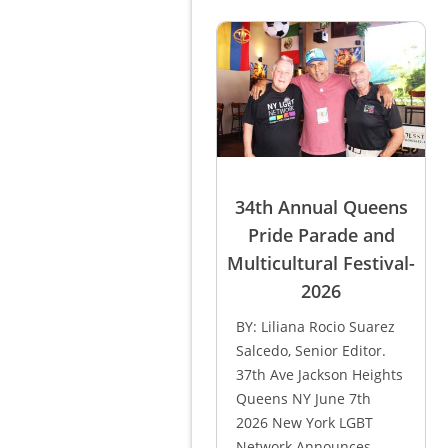
34th Annual Queens
Pride Parade and
Multicultural Festival-
2026
BY: Liliana Rocio Suarez
Salcedo, Senior Editor.
37th Ave Jackson Heights
Queens NY June 7th
2026 New York LGBT
Network Announces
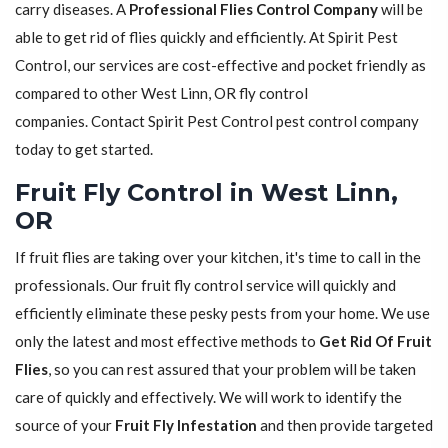
carry diseases. A
Professional Flies Control Company
will be
able to get rid of flies quickly and efficiently. At Spirit Pest
Control, our services are cost-effective and pocket friendly as
compared to other West Linn, OR fly control
companies. Contact Spirit Pest Control pest control company
today to get started.
Fruit Fly Control in West Linn,
OR
If fruit flies are taking over your kitchen, it's time to call in the
professionals. Our fruit fly control service will quickly and
efficiently eliminate these pesky pests from your home. We use
only the latest and most effective methods to
Get Rid Of Fruit
Flies
, so you can rest assured that your problem will be taken
care of quickly and effectively. We will work to identify the
source of your
Fruit Fly Infestation
and then provide targeted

**What is expected**
Copy exactly the lines that begin with the one containing "Fruit Fly Control in" and continue to the end of the records, both included, and nothing more.

**Answer section**
Fruit Fly Control in West Linn,
OR
If fruit flies are taking over your kitchen, it's time to call in the
professionals. Our fruit fly control service will quickly and
efficiently eliminate these pesky pests from your home. We use
only the latest and most effective methods to
Get Rid Of Fruit
Flies
, so you can rest assured that your problem will be taken
care of quickly and effectively. We will work to identify the
source of your
Fruit Fly Infestation
and then provide targeted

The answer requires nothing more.